Well, a person doesn't need navigational aids to get themselves into the middle of no-where. The no-where thattaway is as good as the no-where thissaway. If you see what I mean. Of course you'd have a free-flight mode and player could just point the ship in a direction and go.

In software development, its really easy to fall into a trap of generalizing things that will always be specific and of creating features that will never be used. In general, its best to start out with the simplest interface you can possibly think of then then fancy it up as its inadequecies become apparent.
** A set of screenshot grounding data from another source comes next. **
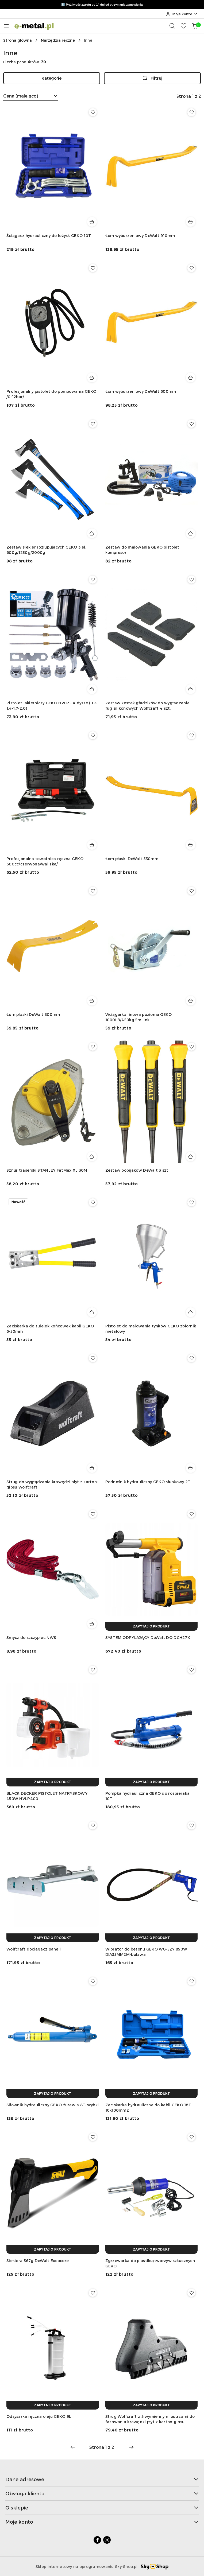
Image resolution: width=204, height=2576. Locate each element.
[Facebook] (97, 2540)
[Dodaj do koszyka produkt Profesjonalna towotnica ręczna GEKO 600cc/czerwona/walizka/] (92, 845)
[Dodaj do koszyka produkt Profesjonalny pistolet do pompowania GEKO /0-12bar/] (92, 377)
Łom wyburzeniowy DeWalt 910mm (140, 235)
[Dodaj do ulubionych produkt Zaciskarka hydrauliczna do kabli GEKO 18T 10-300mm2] (191, 1981)
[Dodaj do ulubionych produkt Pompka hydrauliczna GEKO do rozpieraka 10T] (191, 1670)
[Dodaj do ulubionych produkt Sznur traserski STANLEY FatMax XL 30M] (93, 1047)
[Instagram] (107, 2540)
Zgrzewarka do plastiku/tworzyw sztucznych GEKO (150, 2263)
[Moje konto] (182, 13)
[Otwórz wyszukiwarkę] (172, 26)
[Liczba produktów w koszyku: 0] (195, 26)
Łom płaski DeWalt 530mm (131, 858)
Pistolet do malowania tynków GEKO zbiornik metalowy (150, 1329)
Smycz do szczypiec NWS (31, 1637)
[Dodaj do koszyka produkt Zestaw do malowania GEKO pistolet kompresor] (190, 533)
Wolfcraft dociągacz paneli (33, 1949)
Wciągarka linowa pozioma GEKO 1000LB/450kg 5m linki (138, 1017)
I'll confess I never played Homeworld, so the references don't much help me. But that's ok. Good luck.
check out EVE Online for a few basics ... and then keep improving from there (just like you are doing from your original homeworld influences) ... EVE Online is the first ever space ship command (not "piloting") game that felt at all cool and realistic (not TOO much of each, but just enough) ... unlike homeworld, you actually do point your ship "down" to fly to an off-axis asteroid field. And although there is a normal plane (each planet defines an orbital plane, and most solar systems have most planets within a few degrees of each other in that sense) ... in EVE online this is true too, but they went ahead and added some extra "wobble" that throws things maybe 10-15 degree more off these planes than I would expect to find in most solar systems ... but it makes for a fun 3D feeling world.
Quote:
Original post by dalep
In software development, its really easy to fall into a trap of generalizing things that will always be specific and of creating features that will never be used. In general, its best to start out with the simplest interface you can possibly think of then then fancy it up as its inadequecies become apparent.


We concede. This is very wise, especially for someone like us with very little experience in game-design

Xai: We've played eve-online, and disliked it for the lack of lower level course control. essentially, you pick a destination and engage your ward-drive(or whatever they called it) That game did a very nice job of showing the vast emptiness of space.